Auto PII tagging for Sensitive/NonSensitive at the column level is performed based on the two approaches described below.

Tagging logic

  1. Column Name Scanner: We validate the column names of the table against a set of regex rules that help us identify common English patterns to identify email addresses, SSN, bank accounts, etc.
  2. Entity Recognition: If the sample data ingestion is enabled, we’ll validate the sample rows against an Entity Recognition engine that will bring up any sensitive information from a list of supported entities. In that case, the confidence parameter lets you tune the minimum score required to tag a column as PII.Sensitive.
Note that if a column is already tagged as PII, we will ignore its execution.

Troubleshooting

In Collate, the auto-classification feature primarily applies the PII classification, tagging data as either Sensitive or Non-Sensitive. The General classification, which includes tags like Address, Name, etc., is not available in the Collate. This functionality is present in the Collate and is expected to be included in the open-source release starting from version 1.7.1.

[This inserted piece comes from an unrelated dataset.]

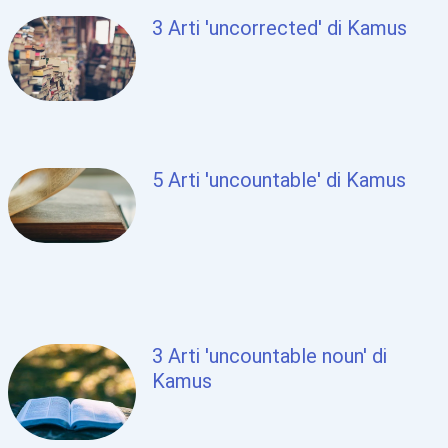
3 Arti 'uncorrected' di Kamus
5 Arti 'uncountable' di Kamus
3 Arti 'uncountable noun' di
Kamus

SSL: CERTIFICATE_VERIFY_FAILED

If you see an error similar to:
Unexpected error while processing sample data for auto pii tagging - HTTPSConnectionPool(host='raw.githubusercontent.com', port=443):
Max retries exceeded with url: /explosion/spacy-models/master/compatibility.json
(Caused by SSLError(SSLCertVerificationError(1, '[SSL: CERTIFICATE_VERIFY_FAILED] certificate verify failed: unable to
get local issuer certificate (_ssl.c:1129)')))
This is a scenario that we identified on some corporate Windows laptops. The bottom-line here is that the profiler is trying to download the Entity Recognition model but having certificate issues when trying the request. A solution here is to manually download the model on the ingestion container / Airflow host by running:
pip --trusted-host github.com --trusted-host objects.githubusercontent.com install https://github.com/explosion/spacy-models/releases/download/en_core_web_md-3.5.0/en_core_web_md-3.5.0.tar.gz
If using Docker, you might want to customize the Collate-ingestion image to have this command run there by default.